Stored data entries

* * * * * * *

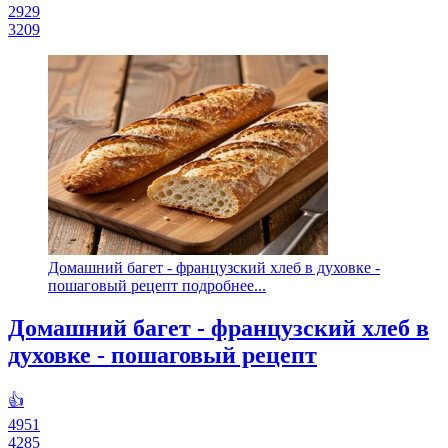
2929
3209
Домашний багет - французский хлеб в духовке -
пошаговый рецепт подробнее...
Домашний багет - французский хлеб в
духовке - пошаговый рецепт
👍
4951
4285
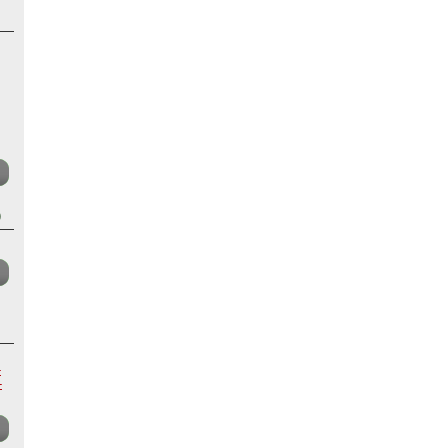
)
-
-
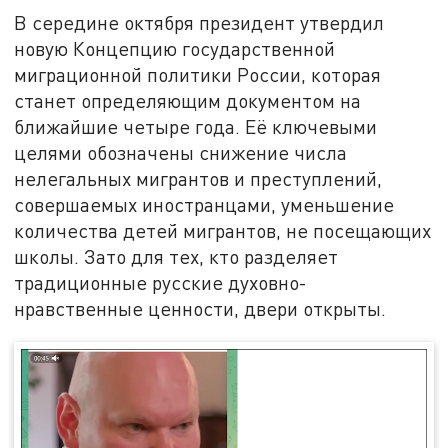
В середине октября президент утвердил
новую Концепцию государственной
миграционной политики России, которая
станет определяющим документом на
ближайшие четыре года. Её ключевыми
целями обозначены снижение числа
нелегальных мигрантов и преступлений,
совершаемых иностранцами, уменьшение
количества детей мигрантов, не посещающих
школы. Зато для тех, кто разделяет
традиционные русские духовно-
нравственные ценности, двери открыты.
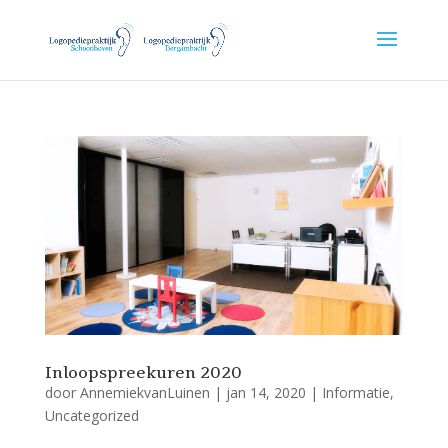
Inloopspreekuren 2020
door
AnnemiekvanLuinen
|
jan 14, 2020
|
Informatie
,
Uncategorized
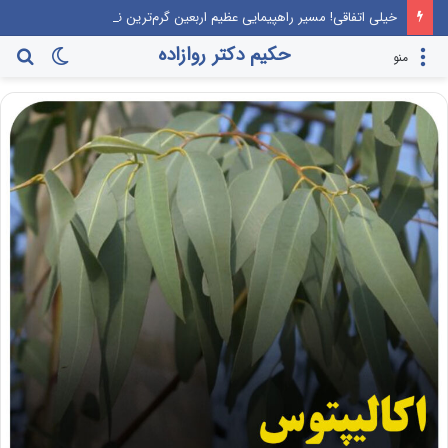
خیلی اتفاقی! مسیر راهپیمایی عظیم اربعین گرم‌ترین نقطه جهان معرفی می‌شود!
حکیم دکتر روازاده
تغییر
جس
منو
پوسته
برا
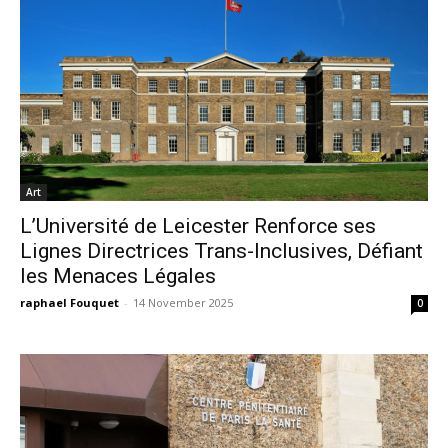
Art
L’Université de Leicester Renforce ses
Lignes Directrices Trans-Inclusives, Défiant
les Menaces Légales
raphael Fouquet
-
14 November 2025
0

* * * * * * *

_TASK OBJECTIVE_
Retype, word for word, the lines from the one with "jan 14, 2020" through the last line of the entries above, and only those lines. Leave pictures out.

_EXPECTED OUTPUT_
jan 14, 2020
|
Informatie
,
Uncategorized
خیلی اتفاقی! مسیر راهپیمایی عظیم اربعین گرم‌ترین نقطه جهان معرفی می‌شود!
حکیم دکتر روازاده
تغییر
جس
منو
پوسته
برا
Art
L’Université de Leicester Renforce ses
Lignes Directrices Trans-Inclusives, Défiant
les Menaces Légales
raphael Fouquet
-
14 November 2025
0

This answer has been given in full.